» WHAT THE TASK REQUIRES:
Line count for "מכאניים": say how many lines of the data contain it, with no other text.

» EXERCISE DATA:
○ ○ ○
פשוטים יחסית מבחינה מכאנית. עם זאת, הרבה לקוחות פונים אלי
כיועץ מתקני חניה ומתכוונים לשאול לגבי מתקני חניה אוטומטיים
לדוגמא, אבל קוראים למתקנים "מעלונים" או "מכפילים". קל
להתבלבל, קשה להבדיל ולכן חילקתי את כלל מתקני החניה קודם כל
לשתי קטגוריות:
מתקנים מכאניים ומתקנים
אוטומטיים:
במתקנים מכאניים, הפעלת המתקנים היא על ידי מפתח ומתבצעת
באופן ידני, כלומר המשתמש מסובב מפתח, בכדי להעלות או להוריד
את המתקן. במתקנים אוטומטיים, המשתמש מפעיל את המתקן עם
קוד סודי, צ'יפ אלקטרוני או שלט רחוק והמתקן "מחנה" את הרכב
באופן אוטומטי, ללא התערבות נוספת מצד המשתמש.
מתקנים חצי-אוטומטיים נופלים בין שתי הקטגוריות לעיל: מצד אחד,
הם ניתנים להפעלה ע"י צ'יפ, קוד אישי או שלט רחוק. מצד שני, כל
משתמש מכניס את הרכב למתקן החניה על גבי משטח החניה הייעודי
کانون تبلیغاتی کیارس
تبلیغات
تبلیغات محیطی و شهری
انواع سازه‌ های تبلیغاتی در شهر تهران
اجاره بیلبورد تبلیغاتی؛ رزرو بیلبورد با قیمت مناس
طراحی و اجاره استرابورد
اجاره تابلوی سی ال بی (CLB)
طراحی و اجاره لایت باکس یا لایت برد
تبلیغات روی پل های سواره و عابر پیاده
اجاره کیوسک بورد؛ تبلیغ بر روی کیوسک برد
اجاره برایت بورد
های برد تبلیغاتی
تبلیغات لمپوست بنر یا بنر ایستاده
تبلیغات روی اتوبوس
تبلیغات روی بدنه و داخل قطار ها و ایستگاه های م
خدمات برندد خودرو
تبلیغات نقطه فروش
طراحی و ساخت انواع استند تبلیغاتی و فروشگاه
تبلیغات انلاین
○ ○ ○
» EXERCISE OUTPUT:
2